Removing source-side scattering for virtual deep seismic sounding (VDSS)

TitleRemoving source-side scattering for virtual deep seismic sounding (VDSS)
Publication TypeJournal Article
Year of Publication2013
AuthorsYu, C, Chen, W-P, van der Hilst, RD
JournalGeophysical Journal International
Pagination1932 - 1941
Date PublishedJan-12-2013
KeywordsBody waves, Controlled source seismology, Crustal structure, Time-series analysis
AbstractWe present a method that extends both the applicability and the quality of virtual deep seismic sounding (VDSS)—a technique for estimating crustal thickness that is robust even if the crust–mantle transition is complex or the crustal thickness is large. The results are important for studies of crustal contributions to isostasy and for understanding dynamic topography due to mantle convection. VDSS uses S-to-P conversions beneath seismic stations as virtual sources for large, post-critical reflections off the Moho, that is, the seismic phase SsPmp. Original applications of VDSS rely on deep earthquakes as sources of illumination to circumvent strong, near-source scattering (e.g. depth phases) and are, therefore, limited by the uneven distribution of deep seismicity. The method presented here effectively removes effects of the earthquake source wavelet (SW, including complexities arising from long, complicated source time functions and near-source scattering) and can be applied to signal from shallow and deep earthquakes. It involves two steps. First, based on analyses of particle motion, we separate ‘pseudo-P’ and ‘pseudo-S’ wave trains from the vertical and the radial component of ground motion. The latter is then used as the appropriate reference time-series for the deconvolution of the vertical and the radial component of ground motion.
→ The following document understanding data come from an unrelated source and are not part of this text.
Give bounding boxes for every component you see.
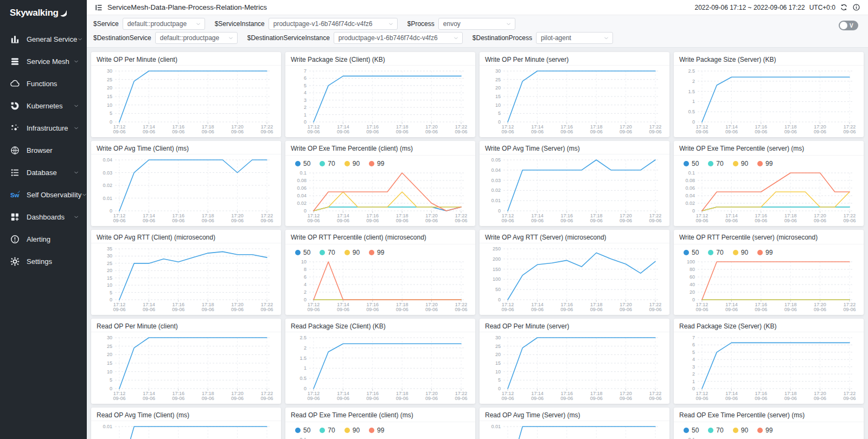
- svg-text:10: 10: [495, 369, 501, 375]
- chart-canvas[interactable]: 17:1209-0617:1409-0617:1609-0617:1809-06…: [484, 67, 665, 135]
- legend-item-p99[interactable]: 99: [757, 427, 773, 434]
- legend-item-p50[interactable]: 50: [684, 427, 699, 434]
- legend-item-p50[interactable]: 50: [295, 427, 310, 434]
- legend-item-p70[interactable]: 70: [320, 249, 335, 256]
- legend-item-p50[interactable]: 50: [295, 249, 310, 256]
- filter-serviceinstance: $ServiceInstance productpage-v1-6b746f74…: [215, 18, 398, 30]
- svg-text:150: 150: [493, 267, 501, 272]
- svg-text:09-06: 09-06: [143, 129, 155, 134]
- svg-text:0.01: 0.01: [491, 424, 501, 429]
- legend-item-p70[interactable]: 70: [320, 160, 335, 167]
- chart-canvas[interactable]: 17:1209-0617:1409-0617:1609-0617:1809-06…: [290, 169, 471, 224]
- legend-item-p99[interactable]: 99: [369, 249, 384, 256]
- chart-canvas[interactable]: 17:1209-0617:1409-0617:1609-0617:1809-06…: [290, 67, 471, 135]
- legend-item-p90[interactable]: 90: [344, 160, 360, 167]
- sidebar-item-label: Dashboards: [27, 213, 65, 221]
- chart-canvas[interactable]: 17:1209-0617:1409-0617:1609-0617:1809-06…: [678, 333, 859, 402]
- filter-select[interactable]: pilot-agent: [536, 32, 613, 44]
- refresh-icon[interactable]: [840, 3, 848, 11]
- chart-canvas[interactable]: 17:1209-0617:1409-0617:1609-0617:1809-06…: [484, 422, 665, 439]
- chart-canvas[interactable]: 17:1209-0617:1409-0617:1609-0617:1809-06…: [95, 333, 277, 402]
- info-icon[interactable]: [852, 3, 860, 11]
- filter-select[interactable]: envoy: [438, 18, 515, 30]
- svg-text:5: 5: [498, 377, 501, 383]
- svg-text:0.1: 0.1: [688, 437, 695, 439]
- filter-select[interactable]: productpage-v1-6b746f74dc-v4fz6: [334, 32, 463, 44]
- sidebar-item-infrastructure[interactable]: Infrastructure: [0, 117, 87, 139]
- svg-text:0: 0: [692, 208, 695, 214]
- chart-canvas[interactable]: 17:1209-0617:1409-0617:1609-0617:1809-06…: [95, 244, 277, 313]
- sidebar-item-functions[interactable]: Functions: [0, 73, 87, 95]
- chart-canvas[interactable]: 17:1209-0617:1409-0617:1609-0617:1809-06…: [95, 156, 277, 224]
- sidebar-item-browser[interactable]: Browser: [0, 139, 87, 162]
- legend-item-p50[interactable]: 50: [295, 160, 310, 167]
- panel-body: 17:1209-0617:1409-0617:1609-0617:1809-06…: [285, 66, 475, 137]
- svg-text:6: 6: [692, 342, 695, 347]
- svg-text:1.5: 1.5: [299, 356, 307, 361]
- filter-select[interactable]: productpage-v1-6b746f74dc-v4fz6: [269, 18, 398, 30]
- legend-item-p70[interactable]: 70: [708, 427, 723, 434]
- chart-canvas[interactable]: 17:1209-0617:1409-0617:1609-0617:1809-06…: [678, 67, 859, 135]
- sidebar-item-general-service[interactable]: General Service: [0, 28, 87, 50]
- chart-canvas[interactable]: 17:1209-0617:1409-0617:1609-0617:1809-06…: [290, 257, 471, 313]
- sidebar-item-self-observability[interactable]: Self Observability: [0, 184, 87, 206]
- dashboard-list-icon[interactable]: [94, 3, 103, 12]
- chart-canvas[interactable]: 17:1209-0617:1409-0617:1609-0617:1809-06…: [678, 257, 859, 313]
- legend-item-p50[interactable]: 50: [684, 160, 699, 167]
- sidebar-item-kubernetes[interactable]: Kubernetes: [0, 95, 87, 117]
- infrastructure-icon: [10, 123, 20, 133]
- chart-canvas[interactable]: 17:1209-0617:1409-0617:1609-0617:1809-06…: [290, 333, 471, 402]
- legend-item-p99[interactable]: 99: [369, 427, 384, 434]
- svg-text:09-06: 09-06: [396, 129, 409, 134]
- legend-dot: [708, 161, 713, 166]
- sidebar-item-database[interactable]: Database: [0, 162, 87, 184]
- sidebar-item-service-mesh[interactable]: Service Mesh: [0, 50, 87, 73]
- svg-text:09-06: 09-06: [425, 307, 438, 312]
- legend-item-p50[interactable]: 50: [684, 249, 699, 256]
- chevron-down-icon: [453, 35, 459, 41]
- legend-label: 99: [765, 160, 773, 167]
- chart-canvas[interactable]: 17:1209-0617:1409-0617:1609-0617:1809-06…: [290, 435, 471, 439]
- legend-item-p90[interactable]: 90: [733, 160, 748, 167]
- svg-text:0: 0: [498, 119, 501, 125]
- legend-item-p70[interactable]: 70: [320, 427, 335, 434]
- svg-text:09-06: 09-06: [649, 307, 661, 312]
- chart-canvas[interactable]: 17:1209-0617:1409-0617:1609-0617:1809-06…: [678, 169, 859, 224]
- time-range[interactable]: 2022-09-06 17:12 ~ 2022-09-06 17:22: [694, 4, 805, 11]
- chart-canvas[interactable]: 17:1209-0617:1409-0617:1609-0617:1809-06…: [95, 67, 277, 135]
- svg-text:60: 60: [690, 274, 695, 280]
- panel-title: Read Package Size (Client) (KB): [285, 319, 475, 332]
- svg-text:09-06: 09-06: [337, 307, 349, 312]
- chart-canvas[interactable]: 17:1209-0617:1409-0617:1609-0617:1809-06…: [484, 333, 665, 402]
- chart-canvas[interactable]: 17:1209-0617:1409-0617:1609-0617:1809-06…: [484, 156, 665, 224]
- filter-select[interactable]: default::productpage: [155, 32, 238, 44]
- sidebar-item-alerting[interactable]: Alerting: [0, 228, 87, 250]
- sidebar-item-dashboards[interactable]: Dashboards: [0, 206, 87, 228]
- filter-select[interactable]: default::productpage: [123, 18, 205, 30]
- svg-text:30: 30: [107, 335, 112, 340]
- app-logo[interactable]: Skywalking: [0, 0, 87, 24]
- legend-item-p90[interactable]: 90: [733, 249, 748, 256]
- svg-text:0.02: 0.02: [297, 201, 307, 206]
- svg-text:09-06: 09-06: [755, 396, 767, 401]
- legend-item-p90[interactable]: 90: [733, 427, 748, 434]
- svg-text:09-06: 09-06: [307, 129, 320, 134]
- legend-item-p90[interactable]: 90: [344, 249, 360, 256]
- view-edit-toggle[interactable]: V: [839, 21, 858, 30]
- legend-item-p99[interactable]: 99: [757, 160, 773, 167]
- legend-item-p70[interactable]: 70: [708, 249, 723, 256]
- legend-item-p70[interactable]: 70: [708, 160, 723, 167]
- chart-canvas[interactable]: 17:1209-0617:1409-0617:1609-0617:1809-06…: [678, 435, 859, 439]
- chart-canvas[interactable]: 17:1209-0617:1409-0617:1609-0617:1809-06…: [484, 244, 665, 313]
- panel-body: 17:1209-0617:1409-0617:1609-0617:1809-06…: [91, 421, 281, 439]
- filter-label: $ServiceInstance: [215, 20, 265, 28]
- legend-item-p90[interactable]: 90: [344, 427, 360, 434]
- sidebar-item-settings[interactable]: Settings: [0, 250, 87, 273]
- chart-canvas[interactable]: 17:1209-0617:1409-0617:1609-0617:1809-06…: [95, 422, 277, 439]
- panel-body: 17:1209-0617:1409-0617:1609-0617:1809-06…: [91, 243, 281, 315]
- legend-label: 70: [328, 249, 335, 256]
- svg-text:0.02: 0.02: [491, 188, 501, 193]
- legend-item-p99[interactable]: 99: [369, 160, 384, 167]
- svg-text:7: 7: [304, 68, 307, 74]
- legend-item-p99[interactable]: 99: [757, 249, 773, 256]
Since the reference time-series contains both the SW and S-type signals due to scattering near the receiver, the deconvolution also effectively removes S-type multiples, such as the phase SsPms and related reverberations. Applying this method to synthetic seismograms verifies that it is robust in removing complex SWs, even in the presence of random or signal-generated noise. The method is further validated using data recorded by the Hi-CLIMB array from both deep and shallow earthquakes. Impulsive signals are now routinely achieved, significantly improving both the quality and quantity of results from VDSS.